認識のためのモデル学習では，サンプルが多いほど認識性能は向上するが，学習の計算コストはサンプル数に応じて増大してしまう．そこで，学習サンプルを適切に選択し，推定正答率を大きく落とすことのない学習の高速化を提案する．本研究では，人体姿勢推定を研究対象とする．提案法は，一般的な認識問題に適用可能なフレームワークに加え，人体姿勢特徴量に特化した低次元化による高速化も備える点で，従来の手法と異なる．本稿では，サンプルの選択法を３つ提案する．一つはクラスタリングによる選択で，重複的な学習を避ける方法である．二つめは識別境界からの距離による選択で，識別境界の効率的な更新に着目した手法である．三つめは，前述の２つの手法を組み合わせ，時間のかかるクラスタリングと誤検出探索において，人体姿勢推定問題に特化した特徴量の低次元化と枝刈りを加えた．これらの手法について実験を行い，実験の結果，統計的なパラメータに基づいた人体姿勢推定の正答率の低下を3%以下に抑えたまま学習時間を79%削減できた．提案手法による高速学習で適切なモデルを選択し，そのモデルを全サンプルで学習することによって，全体の学習時間の大幅削減と従来とおりの高認識率を両立できる（図４）．

**図４：** 提案法による学習時間削減．赤棒が全サンプルを学習して最高のモデルを得る計算時間．橙棒が，提案法により選択サンプルのみを学習して最高モデルを選び，最高モデルを全サンプルで学習する計算時間．

?Iterative Action and Pose Recognition using Global-and-Pose Features and Action-specific Models

This work proposes an iterative scheme between human action classification and pose estimation in still images (Fig. 5). For initial action classification, we employ global image features that represent a scene (e.g. people, background, and other objects), which can be extracted without any difficult human-region segmentation such as pose estimation.

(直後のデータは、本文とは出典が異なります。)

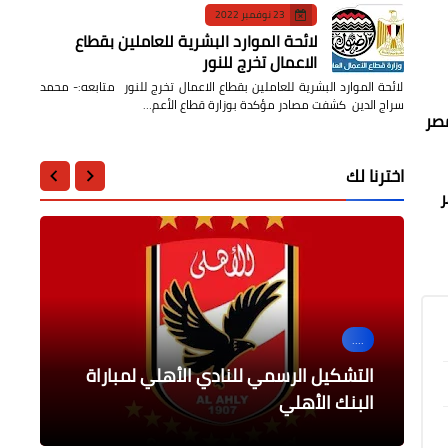
23 نوفمبر 2022
لائحة الموارد البشرية للعاملين بقطاع
الاعمال تخرج للنور
لائحة الموارد البشرية للعاملين بقطاع الاعمال تخرج للنور متابعه:- محمد
سراج الدين كشفت مصادر مؤكدة بوزارة قطاع الأعم…
مصر
اخترنا لك
هر
أخبار مصر
....
الرياضة
أخبار مصر
اقتصاد وأعمال
مدبولي يتابع الموقف التنفيذي
هيلتون تستهدف افتتاح 11 فندقًا في
رئيس الوزراء يتابع خطة الحكومة لتعزيز
التشكيل الرسمي للنادي الأهلي لمباراة
الزمالك يواصل السقوط أمام غزل المحلة
للمشروعات الخدمية والتنموية بمحافظة
مصر
الإسكندرية
البنك الأهلي
بهدفين لهدف
الاستثمارات في سوق الأوراق المالية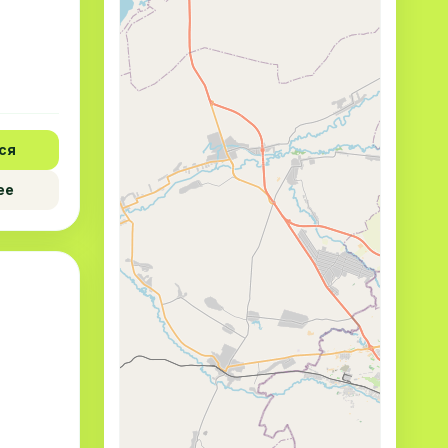
ся
ее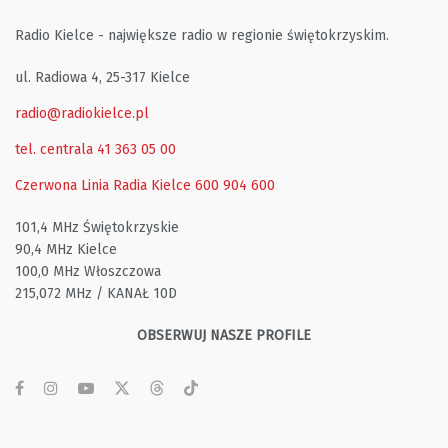
Radio Kielce - największe radio w regionie świętokrzyskim.
ul. Radiowa 4, 25-317 Kielce
radio@radiokielce.pl
tel. centrala 41 363 05 00
Czerwona Linia Radia Kielce
600 904 600
101,4 MHz Świętokrzyskie
90,4 MHz Kielce
100,0 MHz Włoszczowa
215,072 MHz / KANAŁ 10D
OBSERWUJ NASZE PROFILE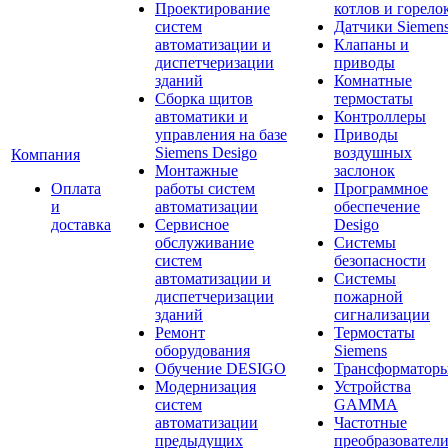
Проектирование
котлов и горело
систем
Датчики Siemen
автоматизации и
Клапаны и
диспетчеризации
приводы
зданий
Комнатные
Сборка щитов
термостаты
автоматики и
Контроллеры
управления на базе
Приводы
Siemens Desigo
воздушных
Компания
Монтажные
заслонок
Оплата
работы систем
Программное
и
автоматизации
обеспечение
доставка
Сервисное
Desigo
обслуживание
Системы
систем
безопасности
автоматизации и
Системы
диспетчеризации
пожарной
зданий
сигнализации
Ремонт
Термостаты
оборудования
Siemens
Обучение DESIGO
Трансформатор
Модернизация
Устройства
систем
GAMMA
автоматизации
Частотные
предыдущих
преобразовател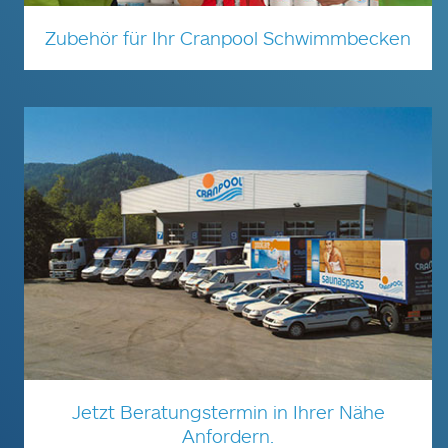
Zubehör für Ihr Cranpool Schwimmbecken
Jetzt Beratungstermin in Ihrer Nähe
Anfordern.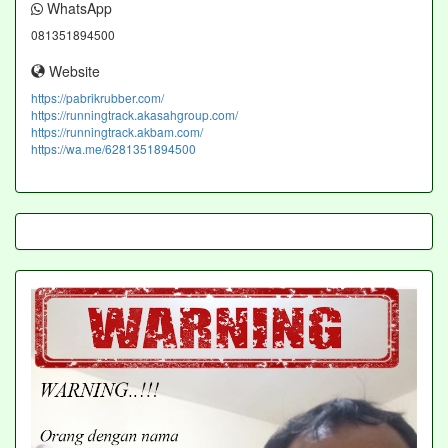
WhatsApp
081351894500
Website
https://pabrikrubber.com/
https://runningtrack.akasahgroup.com/
https://runningtrack.akbam.com/
https://wa.me/6281351894500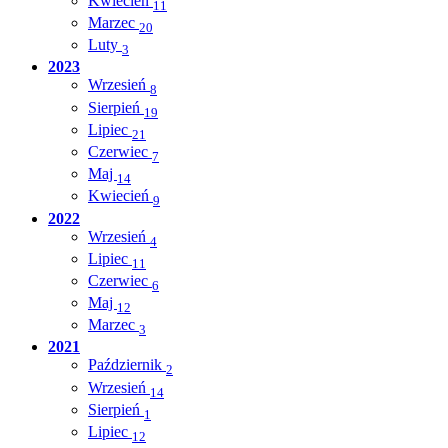
Kwiecień
11
Marzec
20
Luty
3
2023
Wrzesień
8
Sierpień
19
Lipiec
21
Czerwiec
7
Maj
14
Kwiecień
9
2022
Wrzesień
4
Lipiec
11
Czerwiec
6
Maj
12
Marzec
3
2021
Październik
2
Wrzesień
14
Sierpień
1
Lipiec
12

This classification gives us the probability estimates of possible actions in a query image. The probability estimates are used to evaluate the results of pose estimation using action-specific models. The estimated pose is then merged with the global features for action re-classification. This iterative scheme can mutually improve action classification and pose estimation, as illustrated in Fig. 6. Experimental results with a public dataset demonstrate the effectiveness of global features for initialization, action-specific models for pose estimation, and action classification with global and pose features.

**図５：** Pose representation with 10 body parts.